Le processus évolutif des techniques employées par Hugo est le reflet du processus évolutif de sa pensée par rapport aux changements intervenus dans sa vie. Ces changements transformaient progressivement ses besoins expressifs en le poussant peu à peu à élargir et à faire mûrir ses connaissances et son expérience des matériaux et des procédés.

Son processus évolutif dans le domaine de l’art, démontre en plus une notable cohérence, qui confirme nos idées quant à l’importance que représente l’apprentissage près nature pour la formation de l’artiste. Dans son cas, cet apprentissage englobait les 9-10 premières années et s’appuyait sur les enseignements que lui-même et ses amis peintres trouvaient dans l’oeuvre de qualité des artistes contemporains et des grands maîtres. Tout cela donna à Hugo le critère et les bases nécessaires pour orienter ses capacités d’artiste et progresser dans l’art d’une façon personnelle.

 

 

Réflexion finale sur Victor Hugo artiste

 

L’oeuvre artistique que nous a laissée Victor Hugo est logiquement moins vaste et plus fragmenté que celle d’autres artistes qui se sont consacrés en exclusivité ou avec plus de temps à la peinture et au dessin. Malgré cela, les réussites qu’elle enferme nous permettent de la considérer comme un apport authentique aux recherches des peintres romantiques. Au-delà de celles-ci, son oeuvre manifeste aussi l’évolution de concepts formaux, esthétiques et techniques qui vont au-delà de son temps, et annoncent les courants artistiques ultérieurs : Burg entouré de maisons (fig. 16) est plus proche de Van Gogh et de Soutine que de Delacroix ; Vision crépusculaire (fig. 19), est plus proche de l’informalisme et de l’abstraction que de Van Gogh. L’intérêt et l’originalité du legs de Victor Hugo dans ce domaine ne sont pas son seul mérite : la justesse de ses textes sur l’art, la création et l’esthétique, confirment l’orientation de ses recherches comme artiste.

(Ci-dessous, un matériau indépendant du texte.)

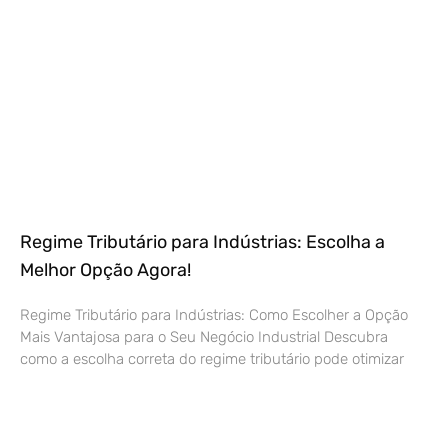
Regime Tributário para Indústrias: Escolha a
Melhor Opção Agora!
Regime Tributário para Indústrias: Como Escolher a Opção
Mais Vantajosa para o Seu Negócio Industrial Descubra
como a escolha correta do regime tributário pode otimizar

Grâce au bagage des connaissances acquises et libéré des conditionnements que représentait, pour les artistes de son temps, le critère imposé par les experts en art officiel, Hugo fut guidé par son génie créateur et put aller au delà des paramètres de son temps pour explorer des domaines qui étaient réservés aux artistes futurs. Son oeuvre de peintre - magnifique rara avis parmi la création artistique du XIX° siècle- démontre qu’il sut trouver, dans l’art, un chemin de vérité et de liberté, un chemin d’introspection qui grandissait en lui, en marge des préceptes d’école, des modes et de l’art officiel.

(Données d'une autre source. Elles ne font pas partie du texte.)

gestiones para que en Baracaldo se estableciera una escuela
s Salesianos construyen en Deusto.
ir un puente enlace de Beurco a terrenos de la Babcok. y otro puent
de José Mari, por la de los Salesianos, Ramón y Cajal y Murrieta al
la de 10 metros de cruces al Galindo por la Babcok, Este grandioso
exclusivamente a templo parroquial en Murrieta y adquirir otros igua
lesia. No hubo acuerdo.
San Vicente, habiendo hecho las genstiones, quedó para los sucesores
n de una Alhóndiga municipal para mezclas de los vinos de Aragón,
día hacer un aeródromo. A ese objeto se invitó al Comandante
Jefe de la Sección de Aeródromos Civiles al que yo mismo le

[1]. Quelques précisions concernants les termes réserve et écran réservateur :
Laisser une partie réservée dans un dessin, c’est simplement la laisser en blanc et travailler tout autour. Le résultat est une silhouette blanche entourée par les lignes et les ombres que forment le dessin ; quand on s’aide d’un élément pour réserver la surface du papier, cet élément est appelé écran.
Les écrans reservateurs sont des élements de consitence fluide ou rigide, qui protègent le support (papier etc.) de l’application des agents colorants (des encres, des pigments secs, etc.). D’une façon générale, l’emploi de ce genre de matériel qui s’interpose entre l’agent colorant et le support produit une silouette: l’écran assure la définition d’une forme precise, d’une tache, d’une ligne, etc, dont la silouette reste détachée, claire sur un champ foncé (ou vice versa). L’un des premiers emploi de ce procédé est celui qui permit à l’homme primitif d’obtenir la silouette de sa propre main en la posant grand ouverte sur la parois rocheuse et en projetant, sur les deux, une substance colorante. Dans ce cas, la main fonctione comme écran réservateur de même que le fait le pochoir découpé afin de reproduire ses formes. Quand l’écran réservateur est une découpe (papier, carton, etc.), il peut être utilisé plusieurs fois ; lorsque l’écran est fuide (comme la cire utilisé dans la technique du batik, la drawing gum à base de caoutchouc utilisée par les aquarélistes romantiques anglais où l’écran soluble utilisé par Hugo), il ne permet qu’un seul usage, puisque sa dépose le détruit.